Cost: Spending $535 on plumbing and electric repairs will earn back roughly a $1,505 increase in the home’s price, HomeGain says. Other simple repairs cost only time and a few dollars for hardware parts.
10. A too-high price
An excessive price is the kiss of death, even in a hot market. As Realty Times explains:
The problem with overpricing your home is that the buyers who are qualified to buy your home won’t see it because they’re shopping in a lower price range. The buyers who do (see) it will quickly realize that there are other homes in the same price range that offer more value.
List your home too high and you’ll probably have to drop the price, which creates an air of desperation, encouraging buyers to try bargaining you down.
Do this: Attend five or six open houses in your price range to get a close look at what buyers in your bracket can expect for the money.
Cost: A few weekend afternoons.
11. Popcorn ceilings
Not only are these relics unattractive dust magnets but, in homes built in the mid-1980s and before, they could contain asbestos, a flame-retardant insulation that’s a carcinogen.
“People just hate them,” Janet Keller, an accredited buyer’s representative with Windermere Real Estate in Bellevue, Wash., told MSN Real Estate about popcorn ceilings. “It gives the house a dated appearance.”
If the ceiling isn’t crumbling, leave it alone, says the Environmental Protection Agency. However, even if you cover it up, state law may require you to disclose the presence of asbestos when you sell. That could discount your home’s value.
Asbestos removal costs are steep but may be worth it, depending on the home and the market. Ask a local agent for advice.
Do this: If you decide to remove an asbestos ceiling, it’s best to hire specialists. Exposure is dangerous. If you decide to do it yourself, contact your state or local health department for laws and guidelines on removal and disposal.
Cost: Seattle Asbestos Test Inc., for one example, charges $50 to $1,200 for a test, depending on the location, scope of the test and possible air monitoring. MSN Real Estate says prices vary, but you can expect to pay a certified asbestos-abatement company $3,000 to $5,000 to remove the finish, re-texture and paint in a 15-by-20-foot room.
Brass fixtures – light fixtures, hinges, door handles and knobs, kitchen and bathroom fixtures – once marked a tasteful home. Now they’re thought by fashionistas to be undesirable. Shiny is out. Duller finishes, like brushed nickel, are very in.
Grand Rapids, Mich., Realtor Pat Vredevoogd Combs says:
When a buyer looks at [a] home with brass fixtures it pretty much screams, “I need to be updated,” and buyers take notice of that. They will factor in an updating value when preparing an offer. The cost (of replacing brass) is far less than a major remodel and it makes good sense to de-brass before you put your house on the market.

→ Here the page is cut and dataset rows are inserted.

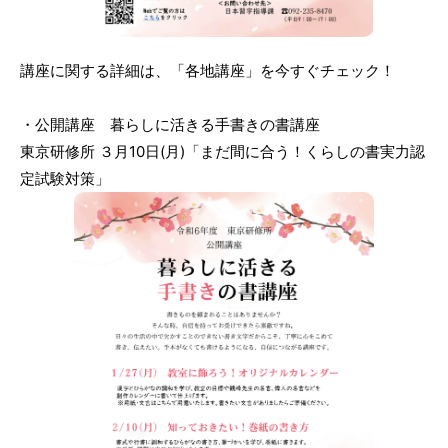
講座に関する詳細は、「各地講座」を今すぐチェック！
・公開講座 暮らしに活きる手書きの書講座
東京研修所 ３月10日(月)「まだ間に合う！くらしの書実力認
定試験対策」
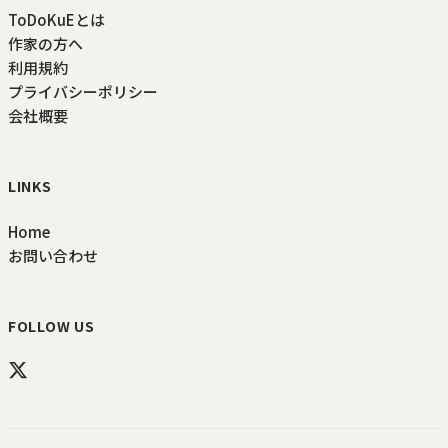
ToDoKuEとは
作家の方へ
利用規約
プライバシーポリシー
会社概要
LINKS
Home
お問い合わせ
FOLLOW US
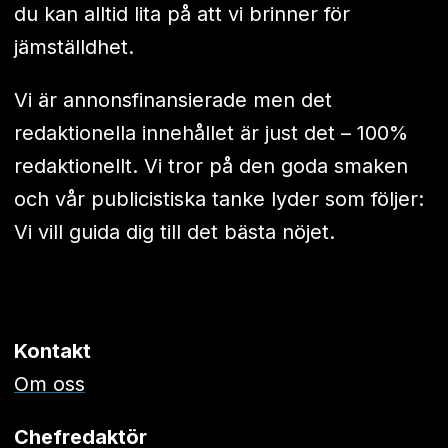
du kan alltid lita på att vi brinner för
jämställdhet.
Vi är annonsfinansierade men det
redaktionella innehållet är just det – 100%
redaktionellt. Vi tror på den goda smaken
och vår publicistiska tanke lyder som följer:
Vi vill guida dig till det bästa nöjet.
Kontakt
Om oss
Chefredaktör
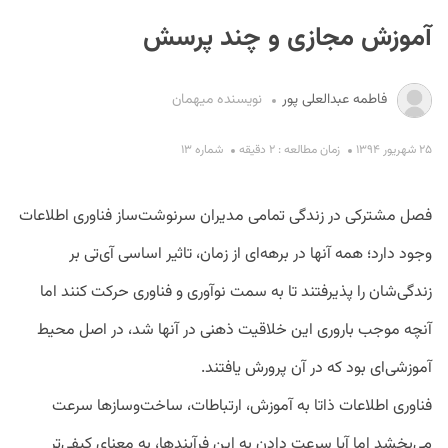
آموزش مجازی و چند پرسش
فاطمه عبدالعلی پور
نویسنده میهمان
۲۵ شهریور ۱۳۹۴
زمان مطالعه : ۲ دقیقه
شماره ۱۳
S
فصل مشترکی در زندگی تمامی مدیران سرنوشت‌ساز فناوری اطلاعات
وجود دارد؛ همه آنها در برهه‌ای از زمان، تاثیر اساسی آی‌تی بر
زندگی‌شان را پذیرفتند تا به سمت نوآوری و فناوری حرکت کنند اما
آنچه موجب باروری این خلاقیت‌ ذهنی در آنها شد، در اصل محیط
آموزشی‌ای‌ بود که در آن پرورش یافتند.
فناوری اطلاعات ذاتا به آموزش، ارتباطات، ساخت‌وسازها سرعت
می‌بخشد اما آیا سرعت دادن به این فرآیندها، به معنای کیفی‌تر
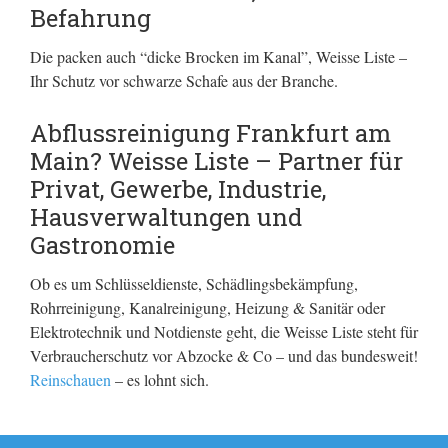
Befahrung
Die packen auch “dicke Brocken im Kanal”, Weisse Liste –
Ihr Schutz vor schwarze Schafe aus der Branche.
Abflussreinigung Frankfurt am
Main? Weisse Liste – Partner für
Privat, Gewerbe, Industrie,
Hausverwaltungen und
Gastronomie
Ob es um Schlüsseldienste, Schädlingsbekämpfung,
Rohrreinigung, Kanalreinigung, Heizung & Sanitär oder
Elektrotechnik und Notdienste geht, die Weisse Liste steht für
Verbraucherschutz vor Abzocke & Co – und das bundesweit!
Reinschauen
– es lohnt sich.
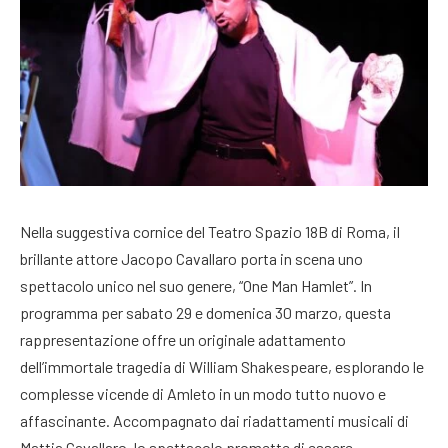
Nella suggestiva cornice del Teatro Spazio 18B di Roma, il
brillante attore Jacopo Cavallaro porta in scena uno
spettacolo unico nel suo genere, “One Man Hamlet”. In
programma per sabato 29 e domenica 30 marzo, questa
rappresentazione offre un originale adattamento
dell’immortale tragedia di William Shakespeare, esplorando le
complesse vicende di Amleto in un modo tutto nuovo e
affascinante. Accompagnato dai riadattamenti musicali di
Mattia Cavallaro, lo spettacolo promette di essere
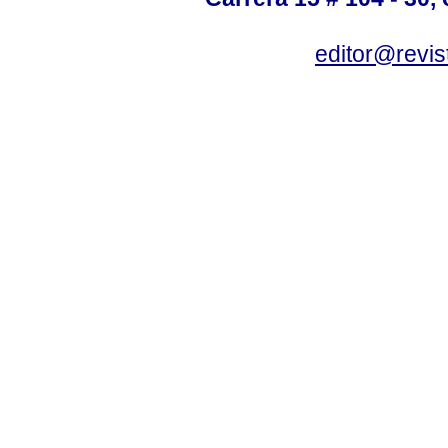
editor@revis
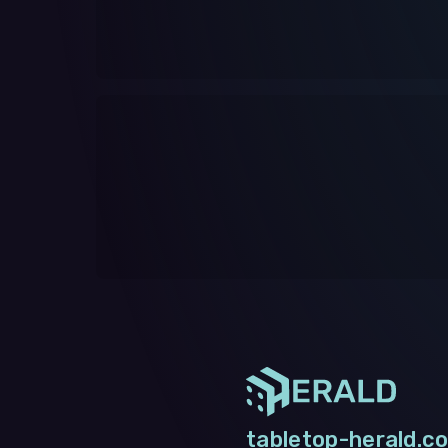
tabletop-herald.co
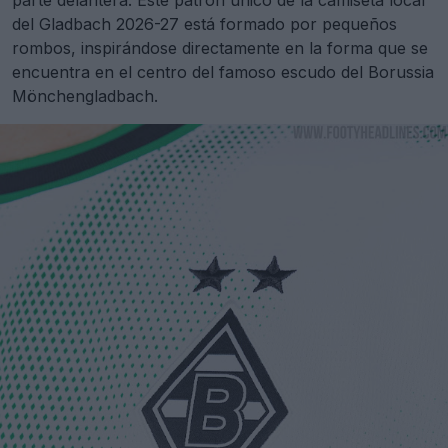
parte delantera. Este patrón único de la camiseta local
del Gladbach 2026-27 está formado por pequeños
rombos, inspirándose directamente en la forma que se
encuentra en el centro del famoso escudo del Borussia
Mönchengladbach.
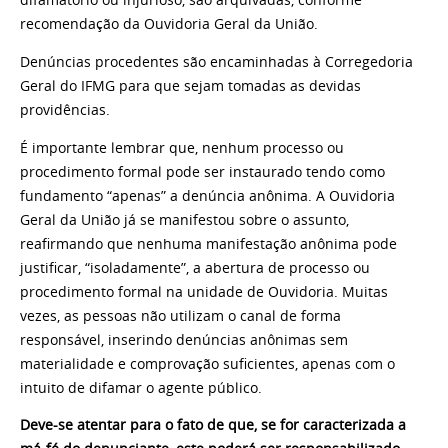
difamatório ou injurioso, são arquivadas, conforme
recomendação da Ouvidoria Geral da União.
Denúncias procedentes são encaminhadas à Corregedoria
Geral do IFMG para que sejam tomadas as devidas
providências.
É importante lembrar que, nenhum processo ou
procedimento formal pode ser instaurado tendo como
fundamento “apenas” a denúncia anônima. A Ouvidoria
Geral da União já se manifestou sobre o assunto,
reafirmando que nenhuma manifestação anônima pode
justificar, “isoladamente”, a abertura de processo ou
procedimento formal na unidade de Ouvidoria. Muitas
vezes, as pessoas não utilizam o canal de forma
responsável, inserindo denúncias anônimas sem
materialidade e comprovação suficientes, apenas com o
intuito de difamar o agente público.
Deve-se atentar para o fato de que, se for caracterizada a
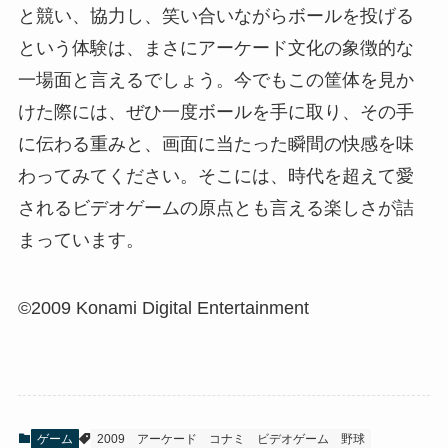
と競い、協力し、笑い合いながらボールを投げる
という体験は、まさにアーケード文化の象徴的な
一場面と言えるでしょう。今でもこの筐体を見か
けた際には、ぜひ一度ボールを手に取り、その手
に伝わる重みと、画面に当たった瞬間の快感を味
わってみてください。そこには、時代を超えて愛
されるビデオゲームの原点とも言える楽しさが詰
まっています。
©2009 Konami Digital Entertainment
ゲーム
2009
アーケード
コナミ
ビデオゲーム
野球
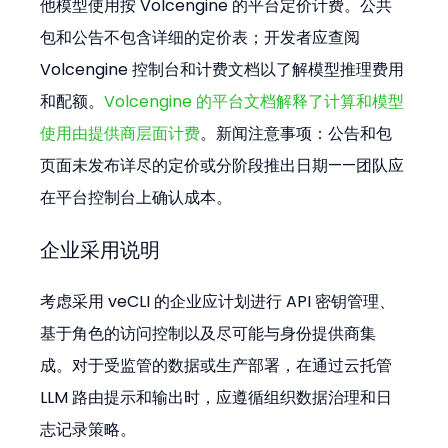
他模型使用按 Volcengine 的平台定价计费。公共
包和公告不包含详细的定价表；开发者应查阅 
Volcengine 控制台和计费文档以了解模型推理费用
和配额。
Volcengine 的平台文档解释了计算和模型
使用由提供商层面计费
。新闻注意事项：公告和包
页面未发布详尽的定价或分阶段推出日期——团队应
在平台控制台上确认成本。
企业采用说明
考虑采用 veCLI 的企业应计划进行 API 密钥管理、
基于角色的访问控制以及尽可能与身份提供商集
成。对于受监管的数据或生产部署，在通过云托管 
LLM 路由提示和输出时，应遵循组织数据治理和日
志记录策略。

Do this: De-brass your home. (I kid you not, this is a word. It may not be in the dictionary but home-improvement buffs and real estate agents use it.) Hire someone or take a weekend to do it yourself.
Cost: Combs de-brassed her house. “I believe it cost me about $2,000 for a handyman to change out all the door knobs, hinges, strike plates, etc., to brushed nickel from brass,” she says.